Dengan teknik yang sama pula Alhamdulillah kami sudah bisa mulai menanam
pisang tanpa harus menunggu hujan turun – seperti yang kami lakukan
dengan project iGrow pisang di Blitar.
Teknik
Drip Irrigation ini sederhana dan juga tidak mahal, terjangkau oleh
petani kecil sekalipun – namun efektivitas dampaknya bisa sangat
berpengaruh besar dalam pertanian suatu negara.
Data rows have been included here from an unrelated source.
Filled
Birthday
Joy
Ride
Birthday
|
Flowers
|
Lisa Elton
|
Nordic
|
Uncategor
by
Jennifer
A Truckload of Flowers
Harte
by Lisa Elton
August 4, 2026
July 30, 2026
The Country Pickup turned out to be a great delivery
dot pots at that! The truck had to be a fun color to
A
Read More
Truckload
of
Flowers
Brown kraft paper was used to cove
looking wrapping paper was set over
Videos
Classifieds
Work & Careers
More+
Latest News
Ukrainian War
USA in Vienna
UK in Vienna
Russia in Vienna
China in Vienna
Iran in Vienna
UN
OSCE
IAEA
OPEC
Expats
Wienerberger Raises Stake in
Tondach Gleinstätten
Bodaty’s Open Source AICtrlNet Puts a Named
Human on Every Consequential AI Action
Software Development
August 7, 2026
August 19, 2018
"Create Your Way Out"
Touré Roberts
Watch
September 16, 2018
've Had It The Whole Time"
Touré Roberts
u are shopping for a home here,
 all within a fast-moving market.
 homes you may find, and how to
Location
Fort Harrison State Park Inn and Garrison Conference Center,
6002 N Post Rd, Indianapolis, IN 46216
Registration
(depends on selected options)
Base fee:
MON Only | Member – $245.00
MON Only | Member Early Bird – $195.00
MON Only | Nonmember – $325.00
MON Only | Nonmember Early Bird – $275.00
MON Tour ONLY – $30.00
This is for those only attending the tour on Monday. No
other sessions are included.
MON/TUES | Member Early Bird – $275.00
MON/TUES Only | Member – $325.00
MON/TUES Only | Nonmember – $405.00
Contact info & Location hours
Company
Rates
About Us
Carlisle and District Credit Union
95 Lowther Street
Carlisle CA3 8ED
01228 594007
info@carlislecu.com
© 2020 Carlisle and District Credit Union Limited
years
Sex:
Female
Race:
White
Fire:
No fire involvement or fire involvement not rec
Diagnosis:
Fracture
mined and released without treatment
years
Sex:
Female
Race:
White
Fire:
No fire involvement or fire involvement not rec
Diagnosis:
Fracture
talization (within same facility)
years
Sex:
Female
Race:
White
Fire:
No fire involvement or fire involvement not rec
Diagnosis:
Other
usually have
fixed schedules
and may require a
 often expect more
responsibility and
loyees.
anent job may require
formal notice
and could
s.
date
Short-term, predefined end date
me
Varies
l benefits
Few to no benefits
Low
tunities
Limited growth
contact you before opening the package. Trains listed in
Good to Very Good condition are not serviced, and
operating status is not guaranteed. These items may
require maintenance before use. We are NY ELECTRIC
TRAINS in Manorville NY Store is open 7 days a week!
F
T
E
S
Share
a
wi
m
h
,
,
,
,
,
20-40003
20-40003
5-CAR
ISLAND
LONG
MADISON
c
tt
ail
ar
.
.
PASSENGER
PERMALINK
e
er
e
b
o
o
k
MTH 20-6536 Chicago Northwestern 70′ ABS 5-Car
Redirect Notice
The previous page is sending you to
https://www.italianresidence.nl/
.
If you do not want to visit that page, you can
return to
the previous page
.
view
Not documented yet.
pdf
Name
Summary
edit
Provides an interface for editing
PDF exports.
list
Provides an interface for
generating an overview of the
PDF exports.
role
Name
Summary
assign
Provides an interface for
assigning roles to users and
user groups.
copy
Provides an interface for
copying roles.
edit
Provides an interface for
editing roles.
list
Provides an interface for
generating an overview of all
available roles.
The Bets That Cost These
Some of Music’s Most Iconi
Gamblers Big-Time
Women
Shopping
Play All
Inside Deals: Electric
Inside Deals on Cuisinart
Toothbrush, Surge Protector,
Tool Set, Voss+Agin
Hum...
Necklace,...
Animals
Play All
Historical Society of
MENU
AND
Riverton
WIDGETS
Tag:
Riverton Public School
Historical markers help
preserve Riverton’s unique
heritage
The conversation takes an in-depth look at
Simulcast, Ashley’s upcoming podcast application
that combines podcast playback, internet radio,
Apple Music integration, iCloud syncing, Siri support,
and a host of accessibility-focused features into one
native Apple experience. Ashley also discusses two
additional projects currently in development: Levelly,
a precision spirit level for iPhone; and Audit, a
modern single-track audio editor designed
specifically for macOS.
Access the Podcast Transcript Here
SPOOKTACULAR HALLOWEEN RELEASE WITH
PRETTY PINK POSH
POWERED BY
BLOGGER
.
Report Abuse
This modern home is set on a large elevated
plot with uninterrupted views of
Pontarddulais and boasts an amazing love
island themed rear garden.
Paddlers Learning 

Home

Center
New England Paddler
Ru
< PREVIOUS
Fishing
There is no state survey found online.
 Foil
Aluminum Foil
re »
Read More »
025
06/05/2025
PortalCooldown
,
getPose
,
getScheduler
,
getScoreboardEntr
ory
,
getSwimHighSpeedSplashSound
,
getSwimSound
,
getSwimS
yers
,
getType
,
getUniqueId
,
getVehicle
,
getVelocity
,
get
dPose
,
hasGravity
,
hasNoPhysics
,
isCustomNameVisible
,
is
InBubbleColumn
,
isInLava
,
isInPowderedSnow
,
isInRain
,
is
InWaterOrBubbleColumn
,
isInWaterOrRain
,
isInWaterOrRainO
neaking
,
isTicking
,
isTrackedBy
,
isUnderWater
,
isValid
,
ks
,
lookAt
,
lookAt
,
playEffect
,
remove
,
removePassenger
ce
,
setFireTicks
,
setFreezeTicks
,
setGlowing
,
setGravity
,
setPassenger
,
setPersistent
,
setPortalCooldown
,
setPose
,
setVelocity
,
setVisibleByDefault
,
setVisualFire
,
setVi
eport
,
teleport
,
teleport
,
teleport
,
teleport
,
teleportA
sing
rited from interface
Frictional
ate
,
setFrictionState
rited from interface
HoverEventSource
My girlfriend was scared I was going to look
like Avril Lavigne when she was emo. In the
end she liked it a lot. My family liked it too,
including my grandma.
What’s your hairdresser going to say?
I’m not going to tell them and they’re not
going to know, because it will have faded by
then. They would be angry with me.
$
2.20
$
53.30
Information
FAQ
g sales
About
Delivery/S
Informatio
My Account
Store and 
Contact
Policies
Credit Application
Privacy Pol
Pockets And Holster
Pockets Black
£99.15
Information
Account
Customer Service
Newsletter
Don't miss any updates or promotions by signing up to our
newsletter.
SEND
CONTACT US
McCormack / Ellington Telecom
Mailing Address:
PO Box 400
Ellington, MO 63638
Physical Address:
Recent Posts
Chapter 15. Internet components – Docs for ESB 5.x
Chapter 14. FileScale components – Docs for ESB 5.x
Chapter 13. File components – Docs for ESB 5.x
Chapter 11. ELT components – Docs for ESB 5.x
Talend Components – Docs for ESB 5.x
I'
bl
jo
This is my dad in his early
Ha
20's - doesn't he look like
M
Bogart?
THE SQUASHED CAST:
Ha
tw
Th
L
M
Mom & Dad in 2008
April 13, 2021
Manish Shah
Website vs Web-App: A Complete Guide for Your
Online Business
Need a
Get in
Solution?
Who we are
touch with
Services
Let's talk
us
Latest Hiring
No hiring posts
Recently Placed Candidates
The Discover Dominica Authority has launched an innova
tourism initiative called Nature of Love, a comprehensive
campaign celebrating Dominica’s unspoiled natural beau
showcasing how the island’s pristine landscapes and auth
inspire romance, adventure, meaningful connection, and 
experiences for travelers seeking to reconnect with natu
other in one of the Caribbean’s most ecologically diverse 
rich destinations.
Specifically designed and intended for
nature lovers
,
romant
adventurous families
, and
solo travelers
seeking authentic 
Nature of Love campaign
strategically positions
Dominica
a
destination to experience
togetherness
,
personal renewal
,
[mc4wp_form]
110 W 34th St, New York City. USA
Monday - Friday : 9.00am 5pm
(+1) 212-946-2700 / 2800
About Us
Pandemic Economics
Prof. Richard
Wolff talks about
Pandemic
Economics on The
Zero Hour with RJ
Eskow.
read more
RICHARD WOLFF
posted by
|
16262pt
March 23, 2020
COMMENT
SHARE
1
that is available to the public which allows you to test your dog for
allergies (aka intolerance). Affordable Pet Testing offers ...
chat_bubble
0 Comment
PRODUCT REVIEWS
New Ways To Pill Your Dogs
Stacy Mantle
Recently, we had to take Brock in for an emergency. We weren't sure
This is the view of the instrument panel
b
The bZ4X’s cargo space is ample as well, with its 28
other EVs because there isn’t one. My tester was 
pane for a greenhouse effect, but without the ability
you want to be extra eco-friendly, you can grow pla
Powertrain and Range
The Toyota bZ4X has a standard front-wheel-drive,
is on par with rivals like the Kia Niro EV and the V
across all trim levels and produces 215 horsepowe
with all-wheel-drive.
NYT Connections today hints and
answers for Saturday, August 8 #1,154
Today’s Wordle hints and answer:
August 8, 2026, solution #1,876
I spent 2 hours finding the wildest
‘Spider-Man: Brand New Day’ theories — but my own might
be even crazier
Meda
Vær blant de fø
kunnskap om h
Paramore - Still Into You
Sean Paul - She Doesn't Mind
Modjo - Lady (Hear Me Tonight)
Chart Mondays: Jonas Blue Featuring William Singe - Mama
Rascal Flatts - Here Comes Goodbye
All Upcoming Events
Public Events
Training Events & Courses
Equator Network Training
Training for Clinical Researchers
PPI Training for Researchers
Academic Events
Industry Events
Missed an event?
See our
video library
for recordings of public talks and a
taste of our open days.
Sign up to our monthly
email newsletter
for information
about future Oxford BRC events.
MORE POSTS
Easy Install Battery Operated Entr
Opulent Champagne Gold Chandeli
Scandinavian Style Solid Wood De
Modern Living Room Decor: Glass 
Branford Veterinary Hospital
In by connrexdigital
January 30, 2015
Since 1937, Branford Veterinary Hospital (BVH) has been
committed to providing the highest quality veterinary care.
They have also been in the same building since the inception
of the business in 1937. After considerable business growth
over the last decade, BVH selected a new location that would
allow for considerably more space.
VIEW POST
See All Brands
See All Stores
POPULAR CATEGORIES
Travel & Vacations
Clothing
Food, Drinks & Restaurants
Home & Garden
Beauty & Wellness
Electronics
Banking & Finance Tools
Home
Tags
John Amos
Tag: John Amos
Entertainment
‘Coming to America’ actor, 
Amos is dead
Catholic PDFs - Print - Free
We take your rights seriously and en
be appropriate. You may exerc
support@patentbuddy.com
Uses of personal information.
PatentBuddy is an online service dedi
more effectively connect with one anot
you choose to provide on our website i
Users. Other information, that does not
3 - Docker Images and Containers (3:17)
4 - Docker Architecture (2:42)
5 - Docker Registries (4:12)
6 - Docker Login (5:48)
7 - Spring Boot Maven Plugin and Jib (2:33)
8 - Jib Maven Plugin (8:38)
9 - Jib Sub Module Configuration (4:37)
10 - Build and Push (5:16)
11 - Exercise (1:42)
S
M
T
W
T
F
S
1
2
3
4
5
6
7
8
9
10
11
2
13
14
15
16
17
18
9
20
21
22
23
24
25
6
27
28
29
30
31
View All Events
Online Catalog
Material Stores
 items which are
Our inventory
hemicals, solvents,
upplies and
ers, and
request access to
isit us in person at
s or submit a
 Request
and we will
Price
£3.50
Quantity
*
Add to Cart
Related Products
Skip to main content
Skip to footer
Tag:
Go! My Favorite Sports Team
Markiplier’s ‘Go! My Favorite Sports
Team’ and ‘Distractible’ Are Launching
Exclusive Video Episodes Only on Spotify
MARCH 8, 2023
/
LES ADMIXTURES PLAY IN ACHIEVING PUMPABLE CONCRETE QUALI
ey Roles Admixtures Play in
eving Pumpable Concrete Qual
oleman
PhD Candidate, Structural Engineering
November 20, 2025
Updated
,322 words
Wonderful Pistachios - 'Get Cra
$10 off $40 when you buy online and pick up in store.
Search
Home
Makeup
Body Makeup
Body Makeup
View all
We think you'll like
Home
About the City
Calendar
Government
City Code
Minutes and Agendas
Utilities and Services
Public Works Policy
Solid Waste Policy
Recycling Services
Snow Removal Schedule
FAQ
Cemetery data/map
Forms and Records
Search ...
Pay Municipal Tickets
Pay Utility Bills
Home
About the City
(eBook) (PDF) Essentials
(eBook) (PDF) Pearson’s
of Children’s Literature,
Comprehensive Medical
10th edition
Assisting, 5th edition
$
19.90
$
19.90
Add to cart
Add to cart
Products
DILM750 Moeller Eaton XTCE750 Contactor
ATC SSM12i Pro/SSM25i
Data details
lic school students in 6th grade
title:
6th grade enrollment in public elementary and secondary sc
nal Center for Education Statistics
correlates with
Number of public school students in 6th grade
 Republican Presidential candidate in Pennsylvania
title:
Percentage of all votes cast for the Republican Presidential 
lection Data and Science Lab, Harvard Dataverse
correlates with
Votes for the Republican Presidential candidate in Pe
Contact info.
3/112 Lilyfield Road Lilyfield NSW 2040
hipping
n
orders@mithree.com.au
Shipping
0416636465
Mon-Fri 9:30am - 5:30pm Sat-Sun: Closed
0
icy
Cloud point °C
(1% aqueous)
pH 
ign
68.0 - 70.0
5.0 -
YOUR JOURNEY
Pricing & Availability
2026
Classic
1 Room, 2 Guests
Majalah terkemuka dunia Fortune
edisi bulan ini memuat 50 perusaahaan yang membuat perubahan-perubahan
besar di seluruh dunia – salah satunya adalah perusahaan India yang
memperkenalkan konsep Drip Irrigation yang tepat guna bagi para petani
India dari skala yang paling kecil sampai raksasa-raksasa industri
pertaniannya.
InsyaAllah bersama-sama kita bisa membuat perubahan, kita bisa mulai dengan dua
hal ini yaitu pertama beristigfar banyak-banyak – kemudian bersamaan
dengan itu juga berikhtiar secara terus menerus tanpa mengenal lelah.
Ini bisa kita mulai lakukan pada tingkat individu, dan insyaAllah akan
menjadi seperti bola salju bila kita ajak-ajak orang lain untuk
melakukan hal yang sama. Insyaallah.